The ancient Chinese tradition of drinking tea dates back thousand of years to the early Chinese dynasties and aristocrats who drank the beverage for its medicinal properties. In ancient times, leaves from the Camellia Sinensis (the tea plant) were either ground into a powder or placed as loose leaves directly into water to infuse it with herbal essence. Unfortunately, modern day tea is nothing like the unadulterated version of old tea. Many of today’s tea brands are operating under the guise of providing health benefits and promoting clean living, but are actually laden with pesticides, toxins, artificial ingredients, added flavors and GMOs.

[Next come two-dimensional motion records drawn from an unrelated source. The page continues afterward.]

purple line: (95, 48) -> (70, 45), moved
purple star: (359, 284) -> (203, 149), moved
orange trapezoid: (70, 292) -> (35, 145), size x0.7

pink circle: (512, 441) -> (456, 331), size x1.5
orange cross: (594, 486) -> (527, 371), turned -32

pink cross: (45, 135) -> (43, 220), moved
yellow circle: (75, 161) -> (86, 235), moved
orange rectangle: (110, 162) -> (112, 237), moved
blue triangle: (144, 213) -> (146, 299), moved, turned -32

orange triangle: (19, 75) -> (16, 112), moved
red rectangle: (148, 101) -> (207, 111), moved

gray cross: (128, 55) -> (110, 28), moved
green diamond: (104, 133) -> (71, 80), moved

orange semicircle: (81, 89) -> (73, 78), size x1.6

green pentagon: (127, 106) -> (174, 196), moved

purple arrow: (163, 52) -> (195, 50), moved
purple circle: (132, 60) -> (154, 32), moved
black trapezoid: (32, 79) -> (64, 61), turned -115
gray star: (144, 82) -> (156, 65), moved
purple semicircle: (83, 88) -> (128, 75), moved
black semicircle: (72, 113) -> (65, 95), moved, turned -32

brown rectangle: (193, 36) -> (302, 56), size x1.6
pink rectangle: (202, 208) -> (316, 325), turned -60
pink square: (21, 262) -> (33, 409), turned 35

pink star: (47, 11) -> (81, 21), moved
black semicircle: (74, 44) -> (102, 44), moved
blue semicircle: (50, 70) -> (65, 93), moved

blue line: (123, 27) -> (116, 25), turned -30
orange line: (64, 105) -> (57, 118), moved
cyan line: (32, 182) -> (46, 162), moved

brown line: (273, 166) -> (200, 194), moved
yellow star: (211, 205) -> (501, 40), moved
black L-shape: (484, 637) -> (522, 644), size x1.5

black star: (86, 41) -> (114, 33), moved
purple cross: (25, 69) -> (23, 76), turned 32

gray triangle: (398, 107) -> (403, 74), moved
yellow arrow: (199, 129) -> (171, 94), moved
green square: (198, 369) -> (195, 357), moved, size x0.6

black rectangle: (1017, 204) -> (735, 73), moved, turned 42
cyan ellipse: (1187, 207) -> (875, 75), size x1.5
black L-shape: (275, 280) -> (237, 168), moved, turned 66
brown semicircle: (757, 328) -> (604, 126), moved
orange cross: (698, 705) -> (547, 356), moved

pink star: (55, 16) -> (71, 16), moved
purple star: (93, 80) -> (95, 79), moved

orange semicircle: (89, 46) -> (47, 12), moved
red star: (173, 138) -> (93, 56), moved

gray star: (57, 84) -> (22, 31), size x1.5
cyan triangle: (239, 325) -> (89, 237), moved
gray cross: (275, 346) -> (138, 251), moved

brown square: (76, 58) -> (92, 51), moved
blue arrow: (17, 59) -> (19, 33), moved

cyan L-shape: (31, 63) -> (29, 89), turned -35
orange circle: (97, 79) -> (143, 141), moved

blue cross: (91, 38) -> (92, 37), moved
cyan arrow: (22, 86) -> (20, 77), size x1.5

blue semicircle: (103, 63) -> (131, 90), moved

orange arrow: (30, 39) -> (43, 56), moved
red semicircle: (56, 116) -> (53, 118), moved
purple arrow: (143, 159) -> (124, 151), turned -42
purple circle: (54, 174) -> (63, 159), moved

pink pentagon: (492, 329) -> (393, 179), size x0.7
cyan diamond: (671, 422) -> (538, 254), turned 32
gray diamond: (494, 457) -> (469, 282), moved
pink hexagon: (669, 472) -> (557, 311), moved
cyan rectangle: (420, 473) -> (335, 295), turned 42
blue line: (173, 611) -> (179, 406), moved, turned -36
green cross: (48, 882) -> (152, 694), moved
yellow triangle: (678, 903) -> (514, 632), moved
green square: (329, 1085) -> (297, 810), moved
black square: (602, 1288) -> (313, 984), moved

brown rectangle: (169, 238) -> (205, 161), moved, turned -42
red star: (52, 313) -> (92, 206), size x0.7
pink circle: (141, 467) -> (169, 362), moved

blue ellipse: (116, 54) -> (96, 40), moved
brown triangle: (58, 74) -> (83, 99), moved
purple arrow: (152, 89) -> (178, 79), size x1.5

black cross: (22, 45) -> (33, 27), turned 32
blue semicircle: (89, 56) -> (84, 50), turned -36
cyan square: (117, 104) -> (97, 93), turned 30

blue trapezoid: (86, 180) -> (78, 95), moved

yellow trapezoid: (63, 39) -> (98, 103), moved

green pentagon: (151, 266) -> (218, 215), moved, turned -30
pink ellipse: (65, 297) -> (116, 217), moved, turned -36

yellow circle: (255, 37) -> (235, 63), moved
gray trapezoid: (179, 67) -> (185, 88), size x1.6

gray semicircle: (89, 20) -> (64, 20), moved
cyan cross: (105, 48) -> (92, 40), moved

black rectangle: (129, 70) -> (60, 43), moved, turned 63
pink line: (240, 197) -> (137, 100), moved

Conventional Teas – An Abundance of Pesticides
Did you know that most tea is not washed before it is put it into bags? That means if the tea was sprayed with cancer-causing pesticides, those pesticides go directly into your cup. And this is the reason why tea is on my organic shopping priority list. To prove this point, here are some shocking facts about one of the most well-known tea brands – Celestial Seasonings.
A recent third-party analysis by Glaucus Research found that 91 percent of Celestial Seasonings tea tested had pesticide residues exceeding the U.S. limits. For example, Sleepytime Kids Goodnight Grape Herbal contained 0.26 ppm of propachlor, which is a known carcinogen under California’s Propsition 65.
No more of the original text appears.